:: RECORDS PROVIDED ::

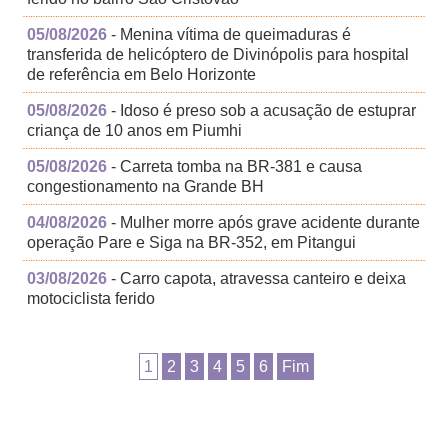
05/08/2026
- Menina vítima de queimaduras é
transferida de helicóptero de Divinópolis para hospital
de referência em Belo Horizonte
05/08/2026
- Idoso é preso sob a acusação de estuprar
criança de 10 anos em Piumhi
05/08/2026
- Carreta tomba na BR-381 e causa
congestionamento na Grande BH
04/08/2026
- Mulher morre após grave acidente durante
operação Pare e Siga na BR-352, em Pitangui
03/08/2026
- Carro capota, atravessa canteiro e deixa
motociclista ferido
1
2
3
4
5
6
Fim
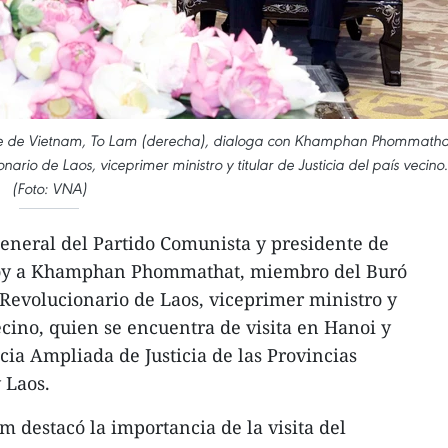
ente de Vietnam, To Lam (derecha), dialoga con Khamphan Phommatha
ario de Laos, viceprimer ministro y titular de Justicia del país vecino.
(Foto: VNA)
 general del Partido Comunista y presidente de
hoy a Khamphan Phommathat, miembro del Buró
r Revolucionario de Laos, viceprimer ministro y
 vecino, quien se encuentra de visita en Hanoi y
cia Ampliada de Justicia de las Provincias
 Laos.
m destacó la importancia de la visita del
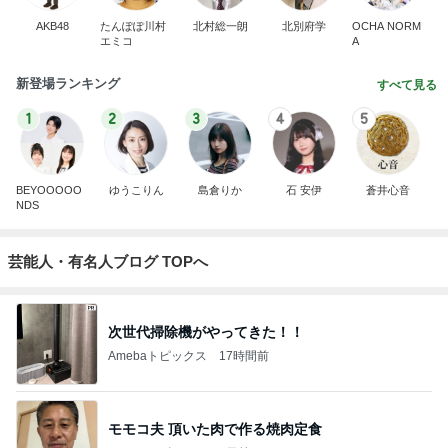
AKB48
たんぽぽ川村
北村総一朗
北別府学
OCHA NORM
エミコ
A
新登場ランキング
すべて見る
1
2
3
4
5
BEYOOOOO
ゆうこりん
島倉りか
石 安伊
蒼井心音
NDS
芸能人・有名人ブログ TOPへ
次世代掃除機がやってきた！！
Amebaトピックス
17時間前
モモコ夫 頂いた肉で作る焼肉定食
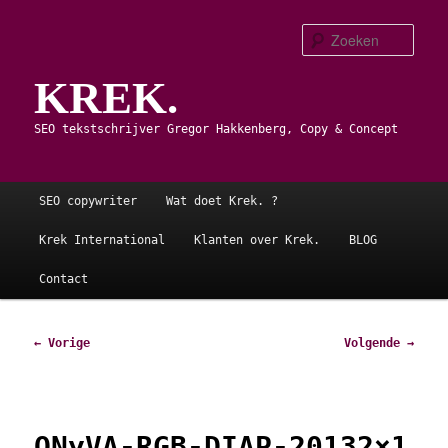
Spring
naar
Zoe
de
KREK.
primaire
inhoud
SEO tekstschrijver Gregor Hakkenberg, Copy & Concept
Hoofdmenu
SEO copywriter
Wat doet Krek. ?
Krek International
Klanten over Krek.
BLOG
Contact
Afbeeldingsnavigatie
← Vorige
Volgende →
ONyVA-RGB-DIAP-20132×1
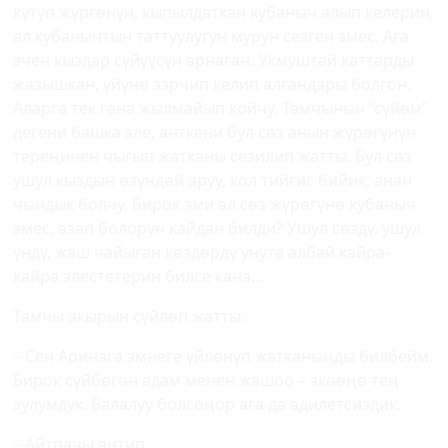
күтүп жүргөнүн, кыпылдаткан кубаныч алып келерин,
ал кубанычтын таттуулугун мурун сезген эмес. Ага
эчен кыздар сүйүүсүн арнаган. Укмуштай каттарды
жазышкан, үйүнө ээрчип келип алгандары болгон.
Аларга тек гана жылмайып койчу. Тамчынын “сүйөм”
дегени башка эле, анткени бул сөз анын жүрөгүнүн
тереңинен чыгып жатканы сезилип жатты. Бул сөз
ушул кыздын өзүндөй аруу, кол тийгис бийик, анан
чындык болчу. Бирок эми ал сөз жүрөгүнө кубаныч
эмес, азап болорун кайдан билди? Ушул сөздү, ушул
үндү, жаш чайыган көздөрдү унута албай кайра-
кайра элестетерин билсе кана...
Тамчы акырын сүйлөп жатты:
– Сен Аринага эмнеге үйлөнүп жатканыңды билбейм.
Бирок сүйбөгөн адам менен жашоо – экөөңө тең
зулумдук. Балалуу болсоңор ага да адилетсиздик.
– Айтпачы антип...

:::

ACTIVITY -
A word-for-word copy of the records above is needed, pictures excluded.

EXERCISE ANSWER -
05/08/2026
- Menina vítima de queimaduras é
transferida de helicóptero de Divinópolis para hospital
de referência em Belo Horizonte
05/08/2026
- Idoso é preso sob a acusação de estuprar
criança de 10 anos em Piumhi
05/08/2026
- Carreta tomba na BR-381 e causa
congestionamento na Grande BH
04/08/2026
- Mulher morre após grave acidente durante
operação Pare e Siga na BR-352, em Pitangui
03/08/2026
- Carro capota, atravessa canteiro e deixa
motociclista ferido
1
2
3
4
5
6
Fim
ente de Vietnam, To Lam (derecha), dialoga con Khamphan Phommatha
ario de Laos, viceprimer ministro y titular de Justicia del país vecino.
(Foto: VNA)
 general del Partido Comunista y presidente de
hoy a Khamphan Phommathat, miembro del Buró
r Revolucionario de Laos, viceprimer ministro y
 vecino, quien se encuentra de visita en Hanoi y
cia Ampliada de Justicia de las Provincias
 Laos.
m destacó la importancia de la visita del
AKB48
たんぽぽ川村
北村総一朗
北別府学
OCHA NORM
エミコ
A
新登場ランキング
すべて見る
1
2
3
4
5
BEYOOOOO
ゆうこりん
島倉りか
石 安伊
蒼井心音
NDS
芸能人・有名人ブログ TOPへ
次世代掃除機がやってきた！！
Amebaトピックス
17時間前
モモコ夫 頂いた肉で作る焼肉定食
Spring
naar
Zoe
de
KREK.
primaire
inhoud
SEO tekstschrijver Gregor Hakkenberg, Copy & Concept
Hoofdmenu
SEO copywriter
Wat doet Krek. ?
Krek International
Klanten over Krek.
BLOG
Contact
Afbeeldingsnavigatie
← Vorige
Volgende →
ONyVA-RGB-DIAP-20132×1
күтүп жүргөнүн, кыпылдаткан кубаныч алып келерин,
ал кубанычтын таттуулугун мурун сезген эмес. Ага
эчен кыздар сүйүүсүн арнаган. Укмуштай каттарды
жазышкан, үйүнө ээрчип келип алгандары болгон.
Аларга тек гана жылмайып койчу. Тамчынын “сүйөм”
дегени башка эле, анткени бул сөз анын жүрөгүнүн
тереңинен чыгып жатканы сезилип жатты. Бул сөз
ушул кыздын өзүндөй аруу, кол тийгис бийик, анан
чындык болчу. Бирок эми ал сөз жүрөгүнө кубаныч
эмес, азап болорун кайдан билди? Ушул сөздү, ушул
үндү, жаш чайыган көздөрдү унута албай кайра-
кайра элестетерин билсе кана...
Тамчы акырын сүйлөп жатты:
– Сен Аринага эмнеге үйлөнүп жатканыңды билбейм.
Бирок сүйбөгөн адам менен жашоо – экөөңө тең
зулумдук. Балалуу болсоңор ага да адилетсиздик.
– Айтпачы антип...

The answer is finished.